The CO (Custody Order) for my stepdaughter gave her two hours with my husband on Wednesday evenings.  Sometimes my stepson and I would join him, and other weeks he would have dad-daughter time.  One Wednesday night, he called me from the local pet store and told me that my stepdaughter wanted a cat at her mom’s house.  He went on to explain that his ex had (graciously) offered to split all the expenses: adoption fees, cat litter, cat food, cat toys, and vet bills. I was incredulous for minute before I finally said, “We are NOT paying child support for a cat!!” You cannot make this stuff up.

This story spotlights the very real issue of child support, what it covers, and how it’s spent.  Let me preface by saying that I’m not a lawyer, officer of the court, or expert; the opinions expressed in this post are simply the result of extensive research and personal experience.  Child support and family law vary state by state, so I encourage you to do your own research and/or seek legal counsel.

Let’s start by covering a few basics:

  • Court-ordered child support can cover an array of household expenses associated with the child, including mortgage/rent, utilities, clothing, and food.
  • The parent receiving the child support has the discretion to spend it as he/she deems necessary in caring for the child.
  • Additional expenses, including daycare, private school fees, and extracurricular activities, may or may not be covered in addition to standard child support.
  • Misuse of child support, child neglect, and withholding visitation do not automatically release the payee parent from the child support obligation (this requires modification of the custody/support order).
  • In some states, medical support is required in addition to child support.  Medical support covers the cost of health insurance premiums and specifies how uncovered medical expenses are to be paid or reimbursed.

What’s reasonable? What if your stepkid’s mom requests you to pay or reimburse her for an expense that isn’t explicitly covered in the support order?  My husband and I used these criteria when deciding how to respond:

  1. Is the expense for something that’s truly outside standard child support?  My stepdaughter’s mom regularly asked to split or reimburse the cost for a variety of expenses, and my husband’s heart was to provide well for his daughter.  We had to be very discerning between the day-to-day expenses and “extras” like marching band, sports, and prom.
  2. How much notice did you get?  With major expenses like private school tuition and cosmetic braces, it isn’t unreasonable for a parent to want to budget.  Ideally, your husband would be included in the decision-making, but if not, many providers work with split households and allow payment plans.

Her house, her money. Be honest: does it make you angry when your stepkid’s mom buys a new car, or takes the kids on vacation?  Sweet friend, out of love, I need to tell you to STOP IT.  Stop making judgments on how your husband’s ex spends her money.  I know it’s hard when you’re living paycheck to paycheck, but you’re allowing jealousy to hold you hostage.
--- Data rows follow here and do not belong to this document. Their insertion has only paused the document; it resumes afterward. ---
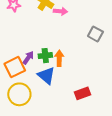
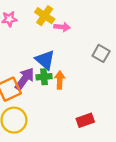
purple arrow: (28, 58) -> (25, 79), size x1.5
blue triangle: (46, 76) -> (45, 60), moved

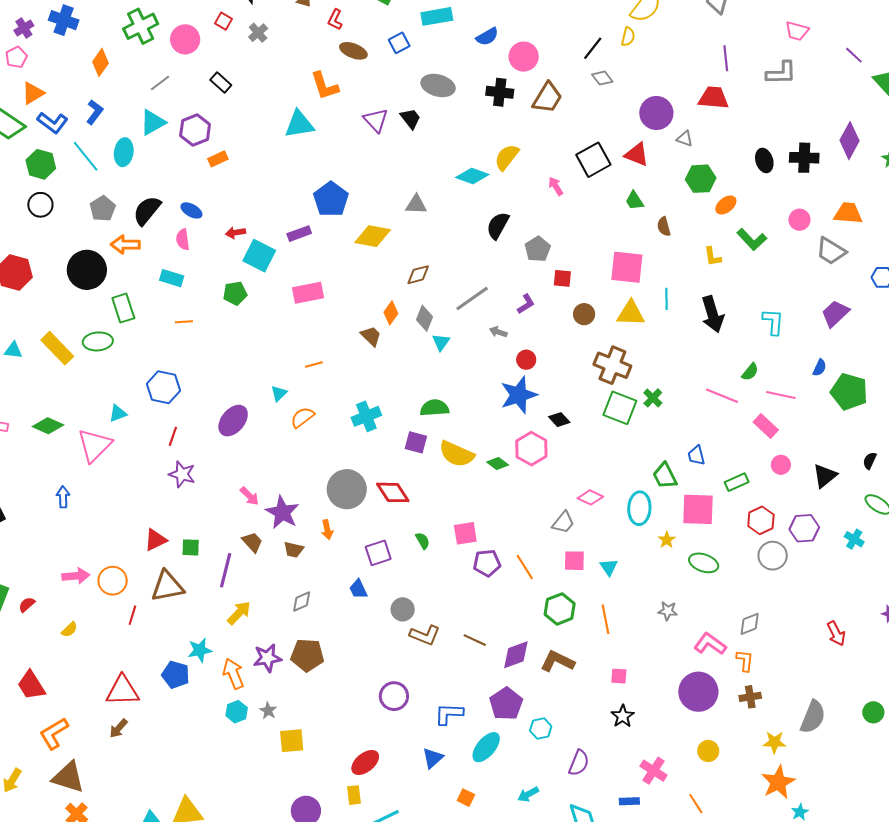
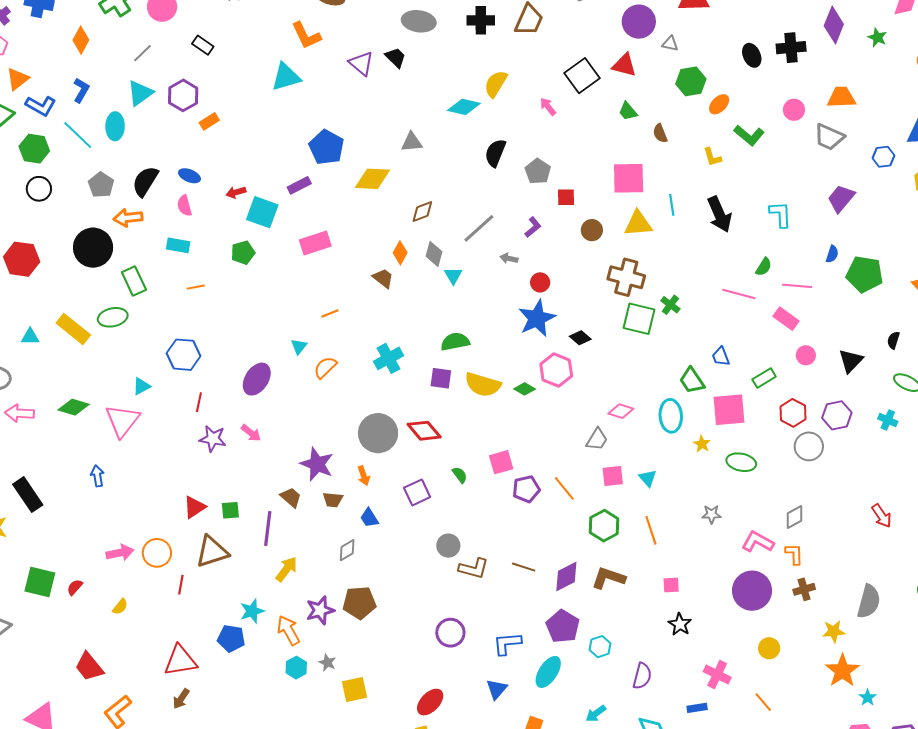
pink arrow: (249, 496) -> (251, 433), moved
blue trapezoid: (358, 589) -> (369, 518), moved

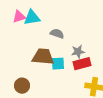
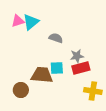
cyan triangle: (32, 18) -> (31, 22), turned -30
brown trapezoid: (43, 57) -> (42, 75), moved

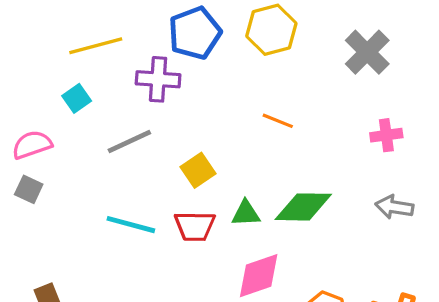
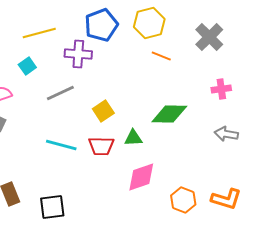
orange line: (278, 121) -> (161, 56), moved
green diamond: (303, 207) -> (169, 114), moved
Instead, be grateful that your stepkids have a safe, clean vehicle to ride in and get to make happy memories with both parents.  I don’t know about you, but I don’t want my husband’s ex dictating how we spend our time & money; I have to remember to extend her the same courtesy.

Your house, your finances.  Make a plan for when his ex brings up unexpected expenses on the spot (over the phone or in person).  Empower your husband to communicate with her in a healthy way by saying, “I need to check our budget,” before agreeing to pay.  Not only does this allow you and your husband to talk over the impact of the expense on your household, it also prevents him from being guilted into paying on the spot.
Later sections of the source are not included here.